▸ WHAT TO PRODUCE
Set down each record exactly as written.

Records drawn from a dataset
▽

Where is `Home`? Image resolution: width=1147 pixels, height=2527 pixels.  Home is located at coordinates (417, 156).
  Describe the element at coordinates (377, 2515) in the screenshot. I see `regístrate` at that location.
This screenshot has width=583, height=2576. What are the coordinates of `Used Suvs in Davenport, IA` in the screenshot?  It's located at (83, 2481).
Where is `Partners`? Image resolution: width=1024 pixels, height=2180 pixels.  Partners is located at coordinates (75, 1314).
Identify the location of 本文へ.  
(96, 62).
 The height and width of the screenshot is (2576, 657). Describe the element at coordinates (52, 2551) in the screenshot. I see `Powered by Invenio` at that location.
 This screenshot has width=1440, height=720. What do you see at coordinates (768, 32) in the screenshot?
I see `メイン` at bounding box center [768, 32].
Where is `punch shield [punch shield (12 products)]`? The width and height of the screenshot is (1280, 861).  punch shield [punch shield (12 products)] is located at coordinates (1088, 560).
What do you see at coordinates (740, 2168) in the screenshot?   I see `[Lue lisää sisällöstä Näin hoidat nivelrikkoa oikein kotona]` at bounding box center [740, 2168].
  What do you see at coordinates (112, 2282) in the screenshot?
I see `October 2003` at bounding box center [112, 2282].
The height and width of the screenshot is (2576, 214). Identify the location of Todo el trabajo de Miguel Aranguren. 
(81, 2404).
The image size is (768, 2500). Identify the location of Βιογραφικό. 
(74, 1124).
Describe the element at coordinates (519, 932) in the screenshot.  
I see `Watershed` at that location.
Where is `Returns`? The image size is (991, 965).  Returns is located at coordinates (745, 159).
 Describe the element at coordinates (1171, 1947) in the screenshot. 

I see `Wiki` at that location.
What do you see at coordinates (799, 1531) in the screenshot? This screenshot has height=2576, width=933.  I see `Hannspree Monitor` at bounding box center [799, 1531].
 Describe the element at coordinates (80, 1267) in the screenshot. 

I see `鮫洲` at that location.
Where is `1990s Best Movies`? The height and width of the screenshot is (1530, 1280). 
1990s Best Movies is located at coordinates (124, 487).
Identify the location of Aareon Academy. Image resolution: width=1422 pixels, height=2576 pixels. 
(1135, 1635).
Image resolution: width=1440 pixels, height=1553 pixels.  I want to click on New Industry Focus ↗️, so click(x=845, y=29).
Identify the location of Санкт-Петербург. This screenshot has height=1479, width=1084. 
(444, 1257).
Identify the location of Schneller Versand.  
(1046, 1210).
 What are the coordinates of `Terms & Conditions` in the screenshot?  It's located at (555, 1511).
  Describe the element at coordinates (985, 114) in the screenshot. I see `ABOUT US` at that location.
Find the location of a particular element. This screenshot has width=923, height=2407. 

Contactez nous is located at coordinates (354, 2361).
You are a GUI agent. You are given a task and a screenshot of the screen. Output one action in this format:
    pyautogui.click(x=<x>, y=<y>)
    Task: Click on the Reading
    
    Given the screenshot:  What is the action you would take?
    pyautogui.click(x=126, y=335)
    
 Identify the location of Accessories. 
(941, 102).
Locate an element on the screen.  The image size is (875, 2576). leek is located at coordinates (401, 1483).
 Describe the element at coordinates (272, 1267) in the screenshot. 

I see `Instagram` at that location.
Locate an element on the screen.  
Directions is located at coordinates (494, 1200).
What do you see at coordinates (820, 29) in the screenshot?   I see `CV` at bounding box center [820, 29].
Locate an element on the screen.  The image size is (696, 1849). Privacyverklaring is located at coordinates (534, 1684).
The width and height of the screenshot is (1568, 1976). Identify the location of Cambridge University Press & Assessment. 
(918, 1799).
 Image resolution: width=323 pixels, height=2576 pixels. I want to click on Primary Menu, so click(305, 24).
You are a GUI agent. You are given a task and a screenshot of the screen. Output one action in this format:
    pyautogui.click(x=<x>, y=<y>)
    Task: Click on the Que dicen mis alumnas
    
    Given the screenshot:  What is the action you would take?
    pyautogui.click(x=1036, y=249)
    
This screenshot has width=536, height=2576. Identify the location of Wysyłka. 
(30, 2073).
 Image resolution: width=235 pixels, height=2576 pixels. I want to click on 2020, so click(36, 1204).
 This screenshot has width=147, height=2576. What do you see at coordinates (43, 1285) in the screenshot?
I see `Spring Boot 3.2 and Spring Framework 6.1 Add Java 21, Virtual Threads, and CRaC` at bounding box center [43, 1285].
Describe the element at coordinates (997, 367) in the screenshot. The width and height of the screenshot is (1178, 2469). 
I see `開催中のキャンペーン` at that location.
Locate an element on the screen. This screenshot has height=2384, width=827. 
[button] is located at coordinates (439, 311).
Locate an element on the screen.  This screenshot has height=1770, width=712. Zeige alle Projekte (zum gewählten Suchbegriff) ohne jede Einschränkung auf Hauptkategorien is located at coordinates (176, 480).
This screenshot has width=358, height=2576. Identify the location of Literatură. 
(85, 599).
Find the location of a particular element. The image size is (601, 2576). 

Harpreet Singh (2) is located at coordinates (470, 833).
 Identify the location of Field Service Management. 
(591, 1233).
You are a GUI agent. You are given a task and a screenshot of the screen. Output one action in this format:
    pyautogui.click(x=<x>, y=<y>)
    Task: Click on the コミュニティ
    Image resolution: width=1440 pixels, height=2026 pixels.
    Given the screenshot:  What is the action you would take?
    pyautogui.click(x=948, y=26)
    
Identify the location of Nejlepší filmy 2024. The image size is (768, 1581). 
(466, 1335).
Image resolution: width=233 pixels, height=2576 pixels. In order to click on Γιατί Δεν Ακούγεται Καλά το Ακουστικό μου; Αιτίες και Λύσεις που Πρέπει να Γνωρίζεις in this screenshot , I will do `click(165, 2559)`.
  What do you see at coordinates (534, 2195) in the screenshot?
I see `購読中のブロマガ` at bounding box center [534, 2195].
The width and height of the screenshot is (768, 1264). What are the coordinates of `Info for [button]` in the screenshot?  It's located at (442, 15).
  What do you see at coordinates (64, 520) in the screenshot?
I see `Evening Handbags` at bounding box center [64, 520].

△

▸ FINISHED TASK
Where is `Home`? Image resolution: width=1147 pixels, height=2527 pixels.  Home is located at coordinates (417, 156).
  Describe the element at coordinates (377, 2515) in the screenshot. I see `regístrate` at that location.
This screenshot has width=583, height=2576. What are the coordinates of `Used Suvs in Davenport, IA` in the screenshot?  It's located at (83, 2481).
Where is `Partners`? Image resolution: width=1024 pixels, height=2180 pixels.  Partners is located at coordinates (75, 1314).
Identify the location of 本文へ.  
(96, 62).
 The height and width of the screenshot is (2576, 657). Describe the element at coordinates (52, 2551) in the screenshot. I see `Powered by Invenio` at that location.
 This screenshot has width=1440, height=720. What do you see at coordinates (768, 32) in the screenshot?
I see `メイン` at bounding box center [768, 32].
Where is `punch shield [punch shield (12 products)]`? The width and height of the screenshot is (1280, 861).  punch shield [punch shield (12 products)] is located at coordinates (1088, 560).
What do you see at coordinates (740, 2168) in the screenshot?   I see `[Lue lisää sisällöstä Näin hoidat nivelrikkoa oikein kotona]` at bounding box center [740, 2168].
  What do you see at coordinates (112, 2282) in the screenshot?
I see `October 2003` at bounding box center [112, 2282].
The height and width of the screenshot is (2576, 214). Identify the location of Todo el trabajo de Miguel Aranguren. 
(81, 2404).
The image size is (768, 2500). Identify the location of Βιογραφικό. 
(74, 1124).
Describe the element at coordinates (519, 932) in the screenshot.  
I see `Watershed` at that location.
Where is `Returns`? The image size is (991, 965).  Returns is located at coordinates (745, 159).
 Describe the element at coordinates (1171, 1947) in the screenshot. 

I see `Wiki` at that location.
What do you see at coordinates (799, 1531) in the screenshot? This screenshot has height=2576, width=933.  I see `Hannspree Monitor` at bounding box center [799, 1531].
 Describe the element at coordinates (80, 1267) in the screenshot. 

I see `鮫洲` at that location.
Where is `1990s Best Movies`? The height and width of the screenshot is (1530, 1280). 
1990s Best Movies is located at coordinates (124, 487).
Identify the location of Aareon Academy. Image resolution: width=1422 pixels, height=2576 pixels. 
(1135, 1635).
Image resolution: width=1440 pixels, height=1553 pixels.  I want to click on New Industry Focus ↗️, so click(x=845, y=29).
Identify the location of Санкт-Петербург. This screenshot has height=1479, width=1084. 
(444, 1257).
Identify the location of Schneller Versand.  
(1046, 1210).
 What are the coordinates of `Terms & Conditions` in the screenshot?  It's located at (555, 1511).
  Describe the element at coordinates (985, 114) in the screenshot. I see `ABOUT US` at that location.
Find the location of a particular element. This screenshot has width=923, height=2407. 

Contactez nous is located at coordinates (354, 2361).
You are a GUI agent. You are given a task and a screenshot of the screen. Output one action in this format:
    pyautogui.click(x=<x>, y=<y>)
    Task: Click on the Reading
    
    Given the screenshot:  What is the action you would take?
    pyautogui.click(x=126, y=335)
    
 Identify the location of Accessories. 
(941, 102).
Locate an element on the screen.  The image size is (875, 2576). leek is located at coordinates (401, 1483).
 Describe the element at coordinates (272, 1267) in the screenshot. 

I see `Instagram` at that location.
Locate an element on the screen.  
Directions is located at coordinates (494, 1200).
What do you see at coordinates (820, 29) in the screenshot?   I see `CV` at bounding box center [820, 29].
Locate an element on the screen.  The image size is (696, 1849). Privacyverklaring is located at coordinates (534, 1684).
The width and height of the screenshot is (1568, 1976). Identify the location of Cambridge University Press & Assessment. 
(918, 1799).
 Image resolution: width=323 pixels, height=2576 pixels. I want to click on Primary Menu, so click(305, 24).
You are a GUI agent. You are given a task and a screenshot of the screen. Output one action in this format:
    pyautogui.click(x=<x>, y=<y>)
    Task: Click on the Que dicen mis alumnas
    
    Given the screenshot:  What is the action you would take?
    pyautogui.click(x=1036, y=249)
    
This screenshot has width=536, height=2576. Identify the location of Wysyłka. 
(30, 2073).
 Image resolution: width=235 pixels, height=2576 pixels. I want to click on 2020, so click(36, 1204).
 This screenshot has width=147, height=2576. What do you see at coordinates (43, 1285) in the screenshot?
I see `Spring Boot 3.2 and Spring Framework 6.1 Add Java 21, Virtual Threads, and CRaC` at bounding box center [43, 1285].
Describe the element at coordinates (997, 367) in the screenshot. The width and height of the screenshot is (1178, 2469). 
I see `開催中のキャンペーン` at that location.
Locate an element on the screen. This screenshot has height=2384, width=827. 
[button] is located at coordinates (439, 311).
Locate an element on the screen.  This screenshot has height=1770, width=712. Zeige alle Projekte (zum gewählten Suchbegriff) ohne jede Einschränkung auf Hauptkategorien is located at coordinates (176, 480).
This screenshot has width=358, height=2576. Identify the location of Literatură. 
(85, 599).
Find the location of a particular element. The image size is (601, 2576). 

Harpreet Singh (2) is located at coordinates (470, 833).
 Identify the location of Field Service Management. 
(591, 1233).
You are a GUI agent. You are given a task and a screenshot of the screen. Output one action in this format:
    pyautogui.click(x=<x>, y=<y>)
    Task: Click on the コミュニティ
    Image resolution: width=1440 pixels, height=2026 pixels.
    Given the screenshot:  What is the action you would take?
    pyautogui.click(x=948, y=26)
    
Identify the location of Nejlepší filmy 2024. The image size is (768, 1581). 
(466, 1335).
Image resolution: width=233 pixels, height=2576 pixels. In order to click on Γιατί Δεν Ακούγεται Καλά το Ακουστικό μου; Αιτίες και Λύσεις που Πρέπει να Γνωρίζεις in this screenshot , I will do `click(165, 2559)`.
  What do you see at coordinates (534, 2195) in the screenshot?
I see `購読中のブロマガ` at bounding box center [534, 2195].
The width and height of the screenshot is (768, 1264). What are the coordinates of `Info for [button]` in the screenshot?  It's located at (442, 15).
  What do you see at coordinates (64, 520) in the screenshot?
I see `Evening Handbags` at bounding box center [64, 520].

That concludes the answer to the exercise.